Dumoulin David, Histoire et politique de la construction des réserves naturelles comme un bien public mondial

Depuis sa naissance à la fin du XIXème siècle, le modèle moderne des réserves naturelles s’est progressivement diffusé dans le monde entier. Depuis une vingtaine d’années, le phénomène a totalement changé d’ampleur car la création et gestion des réserves naturelles est devenu partie intégrante, voire un de secteurs pionniers, de l’application de politiques "globales". Aujourd’hui, le personnel travaillant dans ce domaine constitue un véritable secteur "global", dans le sens ou ce mélange d’acteurs internationaux et transnationaux connectés à des acteurs nationaux ou locaux sont bien articulés verticalement, et partagent un paradigme d’action mondial, une vision partagée des problèmes et de solutions à ce niveau. Il s’agit d’un secteur de forte innovation institutionnelle, entre acteurs privés et publics, acteurs locaux, nationaux et transnationaux, c’est à dire un vrai laboratoire pour la nouvelle "gouvernance multi-niveaux". Une gouvernance des ressources naturelles ainsi que des ressources humaines et politiques, mais dont le véritable objet est justement de définir et de négocier cette relation entre les deux type de ressources. Les sciences naturelles qui dominaient ce champ jusqu’il y a peu sont totalement dépassées par l’ampleur des problèmes auxquels est confronté le "dispositif Aires Naturelles Protégées", celui-ci devenant de toute évidence un objet nouveau pour les sciences sociales, et la sociologie des relations internationales en particulier.

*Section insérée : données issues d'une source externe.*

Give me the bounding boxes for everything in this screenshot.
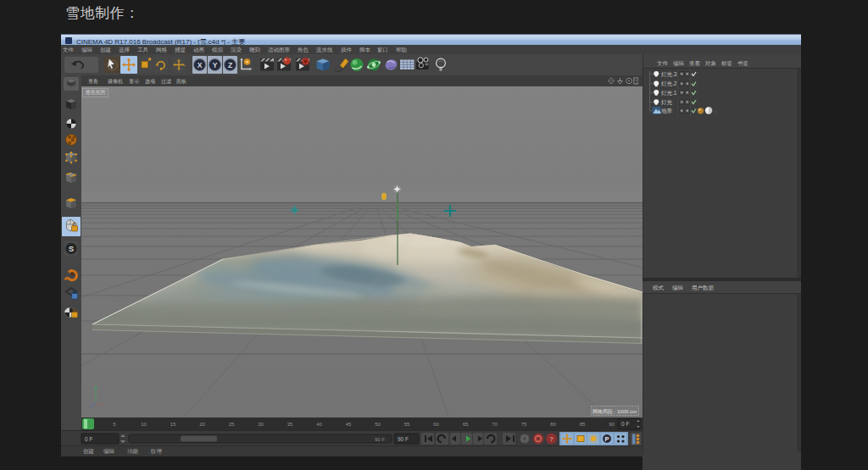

Dans ce texte, est discutée l’application des référents globalistes qui justifient sans cesse ces politiques et en particulier celle de la notion de "bien public mondial" à ce nouveau secteur. Il est présenté l’historique des justifications de la politique des ANP, afin de montrer comment la problématique des biens publics mondiaux vient infléchir une trajectoire déjà longue de discours sur la conservation de la "nature", de tonalité élitiste. On discute également de l’application de la notion avec comme axe directeur, l’idée de souligner les dynamiques politiques qui sous-tendent la construction d’un nouveau "bien public", afin de ne pas rester à une analyse des dilemmes de la coopération. Sont particulièrement soulignés les conflits politiques qui surgissent autour de la définition de la communauté légitime à laquelle appartiendrait ce "bien public", autour de la nécessaire articulation entre les communautés politiques du local jusqu’au "global", chaque étape historique correspondant à une communauté politique dominante.

La première partie évoque donc l’histoire de cette construction d’un nouveau "bien public mondial" à travers une époque "un siècle de conservation" jusqu’en 1982, puis une seconde période qui concerne les 20 dernières années. Dans une seconde partie, on tente d’analyser directement comment la constitution de ce bien public mondial s’oppose aux intérêts d’autres communautés politiques, puis on discute des significations et de l’application possibles de différentes justifications "globales" en concurrence : "patrimoine naturel de l’humanité", "bien public mondial", et "common pool ressources".